Data entries
=====

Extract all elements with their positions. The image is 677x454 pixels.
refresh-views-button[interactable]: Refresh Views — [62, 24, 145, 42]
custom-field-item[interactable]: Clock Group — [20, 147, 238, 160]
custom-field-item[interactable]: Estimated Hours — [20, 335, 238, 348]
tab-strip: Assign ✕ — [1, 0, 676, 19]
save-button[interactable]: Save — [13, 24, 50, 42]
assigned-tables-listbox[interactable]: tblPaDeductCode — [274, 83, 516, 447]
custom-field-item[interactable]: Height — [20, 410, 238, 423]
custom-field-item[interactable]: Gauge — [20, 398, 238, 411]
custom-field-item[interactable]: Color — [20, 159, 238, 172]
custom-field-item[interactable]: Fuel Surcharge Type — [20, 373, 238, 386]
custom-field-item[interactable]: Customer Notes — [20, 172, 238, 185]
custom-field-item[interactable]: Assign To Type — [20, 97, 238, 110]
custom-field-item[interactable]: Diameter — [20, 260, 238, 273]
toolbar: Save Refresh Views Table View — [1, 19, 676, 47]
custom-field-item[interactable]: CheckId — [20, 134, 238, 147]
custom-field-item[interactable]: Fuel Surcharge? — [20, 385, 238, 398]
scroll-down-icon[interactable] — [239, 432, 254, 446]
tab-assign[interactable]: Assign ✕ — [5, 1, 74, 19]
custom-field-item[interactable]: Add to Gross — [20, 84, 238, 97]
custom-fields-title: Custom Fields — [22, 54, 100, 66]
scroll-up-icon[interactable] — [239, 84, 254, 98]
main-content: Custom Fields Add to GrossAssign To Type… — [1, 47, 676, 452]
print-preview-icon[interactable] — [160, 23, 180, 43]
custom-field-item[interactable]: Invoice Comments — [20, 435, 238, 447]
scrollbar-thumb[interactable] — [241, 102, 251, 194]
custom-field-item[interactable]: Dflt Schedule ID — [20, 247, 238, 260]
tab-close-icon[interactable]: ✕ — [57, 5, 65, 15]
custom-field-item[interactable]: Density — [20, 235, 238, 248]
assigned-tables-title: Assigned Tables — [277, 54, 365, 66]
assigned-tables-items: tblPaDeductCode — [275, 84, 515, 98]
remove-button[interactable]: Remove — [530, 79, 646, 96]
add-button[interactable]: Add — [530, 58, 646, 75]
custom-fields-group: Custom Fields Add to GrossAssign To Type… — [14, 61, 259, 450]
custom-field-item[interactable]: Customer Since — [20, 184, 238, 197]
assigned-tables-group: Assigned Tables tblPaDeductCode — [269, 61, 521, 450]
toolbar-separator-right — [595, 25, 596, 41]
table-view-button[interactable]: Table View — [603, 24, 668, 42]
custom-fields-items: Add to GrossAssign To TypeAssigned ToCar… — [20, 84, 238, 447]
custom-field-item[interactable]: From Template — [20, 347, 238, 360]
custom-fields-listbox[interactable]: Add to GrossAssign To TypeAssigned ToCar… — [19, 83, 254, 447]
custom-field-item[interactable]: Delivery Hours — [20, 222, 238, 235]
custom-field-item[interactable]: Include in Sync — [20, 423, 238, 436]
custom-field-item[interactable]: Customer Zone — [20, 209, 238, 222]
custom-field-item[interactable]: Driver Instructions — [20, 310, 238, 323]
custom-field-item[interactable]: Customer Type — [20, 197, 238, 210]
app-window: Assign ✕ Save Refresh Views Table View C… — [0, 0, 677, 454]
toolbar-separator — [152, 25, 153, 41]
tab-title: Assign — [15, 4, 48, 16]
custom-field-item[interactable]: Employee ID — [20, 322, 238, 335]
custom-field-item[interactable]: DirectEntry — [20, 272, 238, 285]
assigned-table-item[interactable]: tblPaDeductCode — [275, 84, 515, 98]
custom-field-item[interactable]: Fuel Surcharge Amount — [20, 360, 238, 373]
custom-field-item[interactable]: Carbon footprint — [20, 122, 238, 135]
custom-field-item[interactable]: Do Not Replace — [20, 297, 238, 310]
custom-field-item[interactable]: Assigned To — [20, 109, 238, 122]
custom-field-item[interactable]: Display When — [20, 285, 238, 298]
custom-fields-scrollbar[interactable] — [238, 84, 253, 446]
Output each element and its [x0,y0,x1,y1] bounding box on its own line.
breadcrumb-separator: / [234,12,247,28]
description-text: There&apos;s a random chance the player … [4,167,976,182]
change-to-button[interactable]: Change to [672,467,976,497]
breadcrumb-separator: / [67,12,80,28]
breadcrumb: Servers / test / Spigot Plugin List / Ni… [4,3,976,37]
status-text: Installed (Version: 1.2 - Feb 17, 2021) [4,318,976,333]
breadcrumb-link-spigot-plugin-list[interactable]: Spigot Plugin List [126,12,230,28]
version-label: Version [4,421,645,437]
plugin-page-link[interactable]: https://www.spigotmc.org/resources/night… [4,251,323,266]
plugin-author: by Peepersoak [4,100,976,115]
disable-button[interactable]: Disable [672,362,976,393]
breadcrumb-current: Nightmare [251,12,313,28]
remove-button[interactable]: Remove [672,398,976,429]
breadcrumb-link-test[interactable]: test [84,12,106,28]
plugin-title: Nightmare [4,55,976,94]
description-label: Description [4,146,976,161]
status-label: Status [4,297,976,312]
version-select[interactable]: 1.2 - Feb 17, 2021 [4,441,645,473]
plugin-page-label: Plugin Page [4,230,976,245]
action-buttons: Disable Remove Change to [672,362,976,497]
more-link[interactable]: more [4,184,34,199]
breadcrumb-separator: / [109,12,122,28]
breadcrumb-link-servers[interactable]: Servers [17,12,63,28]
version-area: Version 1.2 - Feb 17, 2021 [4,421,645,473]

=====

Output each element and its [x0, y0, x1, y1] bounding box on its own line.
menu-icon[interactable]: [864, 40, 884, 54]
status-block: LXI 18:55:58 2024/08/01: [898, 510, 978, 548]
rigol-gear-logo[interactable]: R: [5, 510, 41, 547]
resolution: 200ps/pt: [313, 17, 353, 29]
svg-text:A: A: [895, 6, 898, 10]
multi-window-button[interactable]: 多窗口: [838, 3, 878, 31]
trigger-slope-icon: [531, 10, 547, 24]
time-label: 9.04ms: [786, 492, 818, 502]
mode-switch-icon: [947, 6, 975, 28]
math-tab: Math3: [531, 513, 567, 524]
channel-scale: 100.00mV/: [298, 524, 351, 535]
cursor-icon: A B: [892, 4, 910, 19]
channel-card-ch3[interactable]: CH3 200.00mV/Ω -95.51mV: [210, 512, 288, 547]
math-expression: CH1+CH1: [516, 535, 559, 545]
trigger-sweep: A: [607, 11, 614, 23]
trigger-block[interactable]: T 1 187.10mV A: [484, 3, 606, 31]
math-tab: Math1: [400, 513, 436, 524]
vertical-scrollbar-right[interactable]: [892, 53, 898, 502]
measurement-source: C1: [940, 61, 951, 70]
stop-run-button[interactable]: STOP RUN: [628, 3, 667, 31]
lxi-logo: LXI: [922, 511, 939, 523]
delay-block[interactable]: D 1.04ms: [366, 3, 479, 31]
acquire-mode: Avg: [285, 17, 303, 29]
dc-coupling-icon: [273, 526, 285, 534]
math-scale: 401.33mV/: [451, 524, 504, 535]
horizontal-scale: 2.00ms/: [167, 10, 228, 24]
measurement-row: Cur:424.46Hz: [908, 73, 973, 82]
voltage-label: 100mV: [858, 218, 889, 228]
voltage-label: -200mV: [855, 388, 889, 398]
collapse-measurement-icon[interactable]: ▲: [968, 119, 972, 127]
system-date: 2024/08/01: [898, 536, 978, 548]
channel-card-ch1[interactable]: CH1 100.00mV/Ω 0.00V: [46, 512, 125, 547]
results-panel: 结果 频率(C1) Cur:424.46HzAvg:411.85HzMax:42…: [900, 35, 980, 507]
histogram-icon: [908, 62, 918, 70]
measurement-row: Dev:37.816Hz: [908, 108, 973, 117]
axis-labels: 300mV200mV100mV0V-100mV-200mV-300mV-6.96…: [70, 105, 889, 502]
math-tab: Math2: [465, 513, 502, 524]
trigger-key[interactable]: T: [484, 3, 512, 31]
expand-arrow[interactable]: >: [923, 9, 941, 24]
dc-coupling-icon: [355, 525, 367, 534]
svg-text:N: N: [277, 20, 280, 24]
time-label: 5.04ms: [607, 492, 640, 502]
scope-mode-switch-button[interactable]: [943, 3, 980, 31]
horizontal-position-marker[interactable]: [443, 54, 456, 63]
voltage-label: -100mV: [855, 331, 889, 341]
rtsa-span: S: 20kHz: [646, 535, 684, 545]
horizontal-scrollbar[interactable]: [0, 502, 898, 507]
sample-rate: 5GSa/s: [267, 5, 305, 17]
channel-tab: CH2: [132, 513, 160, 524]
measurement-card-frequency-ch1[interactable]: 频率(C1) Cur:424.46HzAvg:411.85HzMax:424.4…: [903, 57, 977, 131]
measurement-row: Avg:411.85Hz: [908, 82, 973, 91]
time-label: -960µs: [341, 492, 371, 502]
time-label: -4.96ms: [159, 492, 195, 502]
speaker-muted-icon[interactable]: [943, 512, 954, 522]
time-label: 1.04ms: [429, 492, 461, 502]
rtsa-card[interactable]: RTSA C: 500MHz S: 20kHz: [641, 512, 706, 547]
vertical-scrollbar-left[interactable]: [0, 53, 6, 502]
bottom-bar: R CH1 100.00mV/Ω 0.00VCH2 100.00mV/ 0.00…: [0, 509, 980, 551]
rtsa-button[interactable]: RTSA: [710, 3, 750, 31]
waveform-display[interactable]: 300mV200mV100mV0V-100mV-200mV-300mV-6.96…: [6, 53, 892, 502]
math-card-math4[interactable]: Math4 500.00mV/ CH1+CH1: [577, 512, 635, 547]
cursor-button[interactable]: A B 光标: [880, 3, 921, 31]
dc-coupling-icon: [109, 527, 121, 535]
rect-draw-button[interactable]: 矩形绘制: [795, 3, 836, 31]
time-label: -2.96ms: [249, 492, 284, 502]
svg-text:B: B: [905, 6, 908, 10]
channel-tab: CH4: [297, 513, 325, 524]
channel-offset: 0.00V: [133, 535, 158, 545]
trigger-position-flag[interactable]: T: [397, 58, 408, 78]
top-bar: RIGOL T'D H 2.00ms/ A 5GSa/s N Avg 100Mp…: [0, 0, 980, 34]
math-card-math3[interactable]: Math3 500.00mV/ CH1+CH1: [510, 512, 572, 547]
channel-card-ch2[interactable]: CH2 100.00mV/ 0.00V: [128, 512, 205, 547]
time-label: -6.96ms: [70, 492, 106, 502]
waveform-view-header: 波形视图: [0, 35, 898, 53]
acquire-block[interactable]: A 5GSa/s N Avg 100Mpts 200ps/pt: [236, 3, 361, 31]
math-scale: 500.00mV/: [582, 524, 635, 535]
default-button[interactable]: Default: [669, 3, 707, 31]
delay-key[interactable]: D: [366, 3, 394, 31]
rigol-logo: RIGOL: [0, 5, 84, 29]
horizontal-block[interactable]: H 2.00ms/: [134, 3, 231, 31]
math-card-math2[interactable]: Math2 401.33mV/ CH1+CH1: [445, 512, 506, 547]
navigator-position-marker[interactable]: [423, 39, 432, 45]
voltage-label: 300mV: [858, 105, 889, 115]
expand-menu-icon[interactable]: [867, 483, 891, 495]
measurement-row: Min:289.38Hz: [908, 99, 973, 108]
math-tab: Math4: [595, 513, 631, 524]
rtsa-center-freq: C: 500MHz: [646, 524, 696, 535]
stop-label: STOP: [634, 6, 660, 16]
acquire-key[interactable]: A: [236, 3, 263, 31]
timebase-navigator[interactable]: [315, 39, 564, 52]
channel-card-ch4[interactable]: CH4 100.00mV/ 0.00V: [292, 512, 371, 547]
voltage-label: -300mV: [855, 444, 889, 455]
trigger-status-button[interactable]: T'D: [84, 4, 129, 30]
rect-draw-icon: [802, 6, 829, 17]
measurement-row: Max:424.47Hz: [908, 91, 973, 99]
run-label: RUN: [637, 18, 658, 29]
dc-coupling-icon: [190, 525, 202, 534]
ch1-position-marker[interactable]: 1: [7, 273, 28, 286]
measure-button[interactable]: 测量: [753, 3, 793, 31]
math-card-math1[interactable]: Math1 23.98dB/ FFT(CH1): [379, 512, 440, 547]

=====

◆ **Task requirements**
Each line of the records that contains the string "coupling" must be copied.

◆ **Result**
dc-coupling-icon: [273, 526, 285, 534]
dc-coupling-icon: [355, 525, 367, 534]
dc-coupling-icon: [109, 527, 121, 535]
dc-coupling-icon: [190, 525, 202, 534]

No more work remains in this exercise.